Elian ne répondit pas. Il serra son ballon contre lui, le seul truc qu’il n’avait jamais laissé personne lui prendre.

“Pas besoin de répondre. On viendra te chercher demain.”

Le lendemain matin, deux hommes l’attendaient.

Il monta dans la voiture sans poser de question.

Pas parce qu’il voulait.

Mais parce qu’il n’avait plus rien à perdre.

Ils l’emmenèrent dans une maison vide, au bout d’une route mangée par les herbes.

Ils lui montrèrent une arme. Un petit pistolet.

“Tu sais ce que c’est ?”

Elian hocha la tête.

“Tu peux appuyer là. Juste là. Et paf. Plus de problème.”

“On veut juste que tu sois là. Que tu observes. Puis, un jour, que tu tires.”

Il avait cinq ans.

Et déjà, on voulait lui apprendre à tuer.

Mais ce qu’ils ne savaient pas, c’est que dans son cœur, il y avait une autre arme.

Plus forte. Plus brillante.

Un feu.

Il s’est échappé cette nuit-là.

Il a attendu que les hommes dorment, que les grillons couvrent ses pas.

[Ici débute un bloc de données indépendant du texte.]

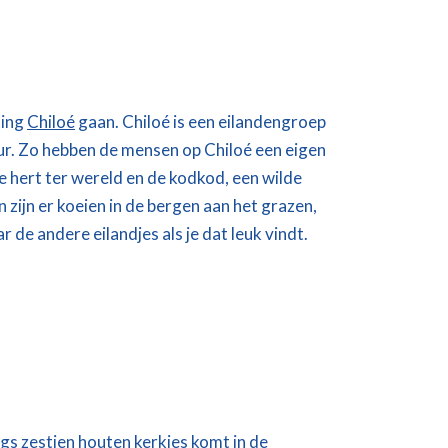
ting
Chiloé
gaan. Chiloé is een eilandengroep
uur. Zo hebben de mensen op Chiloé een eigen
te hert ter wereld en de kodkod, een wilde
 zijn er koeien in de bergen aan het grazen,
 de andere eilandjes als je dat leuk vindt.
ngs zestien houten kerkjes komt in de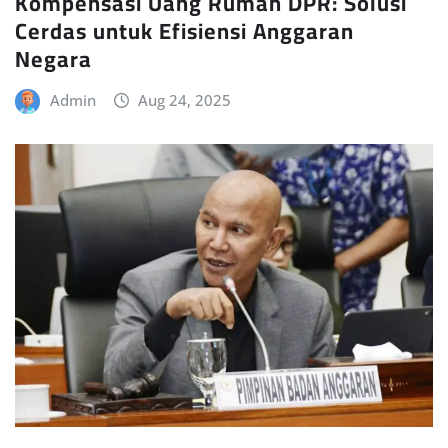
Kompensasi Uang Rumah DPR: Solusi
Cerdas untuk Efisiensi Anggaran
Negara
Admin
Aug 24, 2025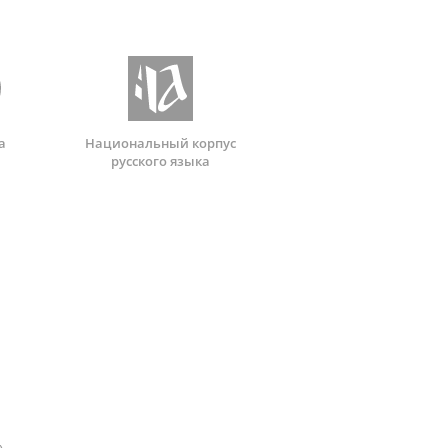
а
Национальный корпус
русского языка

Et il a couru. Pieds nus. Jusqu’à ce que la boue lui monte aux genoux, jusqu’à ce que ses jambes ne puissent plus avancer.

Il s’est écroulé à côté d’un vieux pneu, le souffle brisé, le ventre vide, les yeux en feu.

Et il a pleuré pour la dernière fois.

À l’aube, il s’est levé.

Et il a recommencé à jouer.

Il n’avait plus rien.

Mais chaque dribble, chaque passe dans le vide, chaque frappe contre un mur effondré, c’était une arme contre ce monde qui voulait le transformer en tueur.

Il avait fait un vœu.

Pas pour tuer.

Pour jouer.

Pour que le ballon devienne sa révolte.

Pour que son pied gauche parle plus fort qu’un revolver.